I've used (and liked) OpenDNS as a reliable DNS service. However, I just 
tonight set up the free content filter service for my home network to 
evaluate it as an alternative to DansGuardian. With the OPLIN/OpenDNS 
content filter contract in mind, I've run across a bit of a conundrum 
and was wondering how libraries using OpenDNS were handling it:

The issue I'm having is with image search engines. Google's Image Search 
was my test case. With OpenDNS set to filter out the nasty sites, I did 
a simple image search for "nude". Since I was only looking at Google's 
cached images hosted at the google.com domain, I was naturally not 
restricted in any way.
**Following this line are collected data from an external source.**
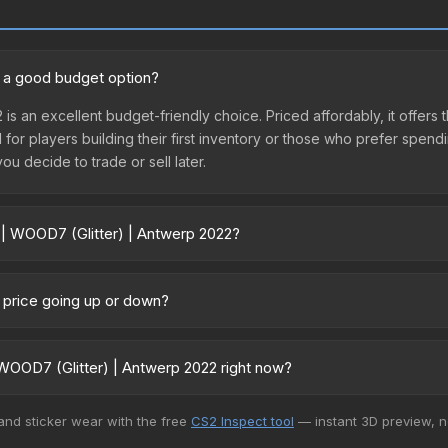
2 a good budget option?
 is an excellent budget-friendly choice. Priced affordably, it offers
l for players building their first inventory or those who prefer spen
you decide to trade or sell later.
 | WOOD7 (Glitter) | Antwerp 2022?
p 2022 vary across marketplaces due to fees, regional pricing, and 
urchased directly from third-party marketplaces. The Steam Commu
2 price going up or down?
rices with 2-10% fees. Compare real-time prices in the market compar
urrently trending upward. Over the past 7 days, the price has incre
ed supply from case openings, or broader market-wide appreciation.
WOOD7 (Glitter) | Antwerp 2022 right now?
es.
5+ marketplaces, Buff163 currently has the lowest price for the Sti
 and sticker wear with the free
CS2 Inspect tool
— instant 3D preview, 
yers purchase. We recommend checking the marketplace comparison t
Only when I tried to actually visit the source 
site did OpenDNS step in and prevent me. To eliminate the loophole, I 
could presumably enable the option in OpenDNS to block image search 
sites, but that would presumably also eliminate the very valuable image 
search service.

Due to the nature of how OpenDNS blocks sites using DNS, it seems to me 
that there is a glaring hole here. The problem is certainly big enough 
and so easily duplicated that my libraries, which have been very happy 
with DansGuardian, are going to have a big issue with it.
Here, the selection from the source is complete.